Yeah, I know that the entire Sparks demeanor has been misused and abused over the years, but if I do recall even some of the brighter rockscribes of the day (Alan Betrock comes to mind) had heavy hopes for Sparks as a major voice in seventies rock vocabularianism (Betrock enough that he had Russ Mael pose with Cherry Vanilla on the cover of the fifth issue of THE NEW YORK ROCKER) and I do recall reading somewhere that when Sparks played Max's Kansas City in '72  (see snap on right showing 'em receiving an award for selling twenty-five copies of their "Wonder Girl" single in Philadelphia Mississippi) about half of the local groups were front and center studying Earle Mankey's various guitar poses, if not guitar prowess. And although I really upped my chuck upon hearing these original recordings oh so many eons ago I now find them to be just the right mix of early/mid-seventies sophisto and punk musing! True, such a description might seem rather alien to the standard alien amongst us, but I've found that sneakin' this 'un in between my Elliot Murphy and New York Dolls albums might just be the best statement I could make about what those years had to offer us, in the most undiluted, suburban teenage pimplefarm rock fan way possible! And who knows, you might too!!!
Like you were expecting more??? Lucky you got these boogers, chum!


planckzoo said...

I dig the Magic Muscle, somewhere I have the 100 Miles Below LP, I recall digging it. Hu Grower also played with David Johansen for awhile.

Robert Cook said...

I have the opposite opinion about Sparks: I first discovered them by reading an article about them in CIRCUS magazine that was published to promote their new release at the time, A TWEETER IN WOOFER'S CLOTHING. I found it at the record store, bought it, brought it home, played it, and...HATED IT. But something about it got under my skin and I had to keep going back to it until, in quick time, I came to LOVE it! I special ordered their first lp, SPARKS, and, whaddaya know? The record store got in the first edition of their first lp, namely, HALFNELSON. I took it home and quickly learned to love it, too. I continued to buy and enjoy Sparks records through four or five of their Island brit-band iterations, but finally lost interest, for the most part, about the time of INTRODUCING SPARKS. (Punk had come along in the meantime and offered many other diversions.)

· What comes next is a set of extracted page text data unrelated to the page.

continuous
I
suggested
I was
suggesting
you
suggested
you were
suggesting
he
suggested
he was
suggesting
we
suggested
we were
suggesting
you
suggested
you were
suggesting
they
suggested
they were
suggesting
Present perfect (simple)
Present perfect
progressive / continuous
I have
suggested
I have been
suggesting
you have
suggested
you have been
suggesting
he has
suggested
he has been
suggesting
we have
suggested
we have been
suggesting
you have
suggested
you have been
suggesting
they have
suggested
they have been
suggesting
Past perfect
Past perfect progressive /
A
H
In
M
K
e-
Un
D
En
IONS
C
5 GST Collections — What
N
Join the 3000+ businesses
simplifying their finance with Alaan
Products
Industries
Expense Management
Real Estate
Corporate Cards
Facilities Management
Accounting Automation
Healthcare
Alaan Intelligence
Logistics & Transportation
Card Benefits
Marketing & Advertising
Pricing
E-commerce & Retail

I still think the two Bearsville lps with the Mankey Brothers and Harley Feinstein are Sparks' finest hour. These albums include songs in a variety of styles and tempos, while their Brit-band records sound less varied, more rigid, sort of like Gilbert and Sullivan set to a drumbeat!

I also love the Earle Mankey produced album by L.A.'s The Quick, MONDO DECO, featuring great songs and harkening back to the Mankey-era Sparks, (natch!).

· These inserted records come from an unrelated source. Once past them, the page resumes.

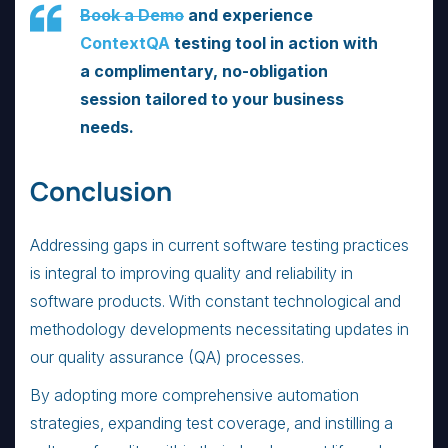
Book a Demo
and experience
ContextQA
testing tool in action with
a complimentary, no-obligation
session tailored to your business
needs.
Conclusion
Addressing gaps in current software testing practices
is integral to improving quality and reliability in
software products. With constant technological and
methodology developments necessitating updates in
our quality assurance (QA) processes.
By adopting more comprehensive automation
strategies, expanding test coverage, and instilling a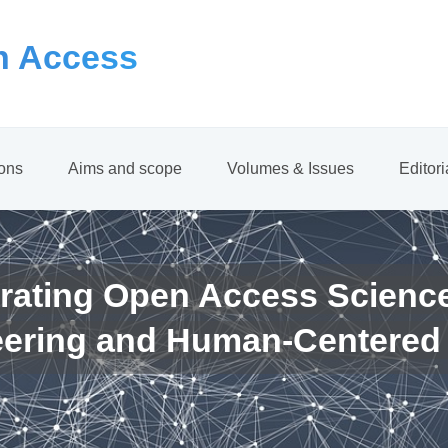
 Access
ions
Aims and scope
Volumes & Issues
Editor
rating Open Access Scienc
eering and Human-Centered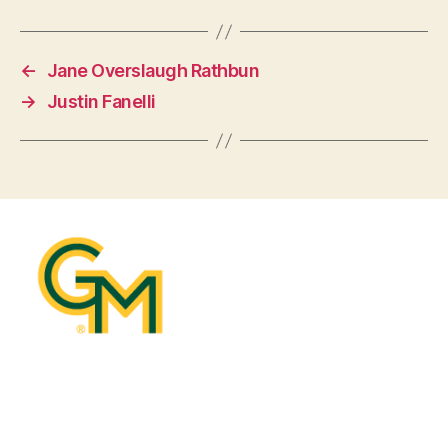
←
Jane Overslaugh Rathbun
→
Justin Fanelli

Shortly after I discovered Sparks, I found and quickly came to love a one-off album by Christopher Milk, SOME PEOPLE WILL DRINK ANYTHING, produced by Chris Thomas a few years before he produced the Sex Pistols. C.Milk included rock critic John Mendelsohnn on songwriting and vocals, and who, coincidentally, had played drums in the pre-Mankey Brothers version of Sparks.

Back in those days, when so much of popular rock seemed so lame or overblown or both, one had to find eccentric music through luck and diligence.